9 À l’Institut d’histoire de Leningrad, un autre groupe d’historiens renouvelle la recherche sur la révolution d’Octobre. Le cadre conceptuel reste le même : Lénine a toujours raison dans les discussions avec ses adversaires, mais la description bien documentée de ces mêmes discussions fait connaître aux lecteurs les points de vue et les arguments des proscrits tels Zinoviev, Kamenev, Trotski (Startsev, 1965 ; Znamenski, 1964 ; Tokarev, 1967).

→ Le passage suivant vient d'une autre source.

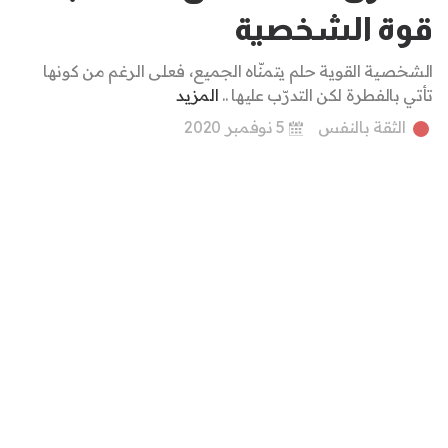
قوة الشخصية
الشخصية القوية حلم يتمنّاه الجميع، فعلى الرغم من كونها
تأتي بالفطرة لكن التدرّب عليها ..
المزيد
الثقة بالنفس
5 نوفمبر 2020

10 En outre, dans ces années, l’histoire des autres partis socialistes attire l’attention particulière des chercheurs. Ils les sortent de l’oubli bien qu’ils le fassent sous des titres conventionnels : L’effondrement du parti SR de gauche (Gusev, 1963) ; La banqueroute des partis petits-bourgeois en URSS (Gusev, 1966) ; L’effondrement des gouvernements SR (Garmiza, 1970) ; La chute des partis non prolétariens (Spirin, 1977).

11 Cependant, les réflexions hors norme que se permettent ces chercheurs sont vite désapprouvées. Les vigiles de la conception inébranlable y repèrent une hérésie : si le capitalisme n’était pas bien développé, la révolution n’aurait pas pu être socialiste ? Si on laisse entendre qu’il y avait de la spontanéité dans le déroulement de la révolution, on met en doute le rôle du parti et on suppose que du côté des autres partis socialistes il y avait des alternatives pour le développement de la société ? Inacceptable. Aux yeux des bureaucrates du parti, ces travaux passent pour « révisionnistes ». Ce terme figure clairement dans une lettre adressée au Comité central par sept membres-zélateurs de l’Institut d’histoire universelle. Ce courant historiographique est réprimé en 19721.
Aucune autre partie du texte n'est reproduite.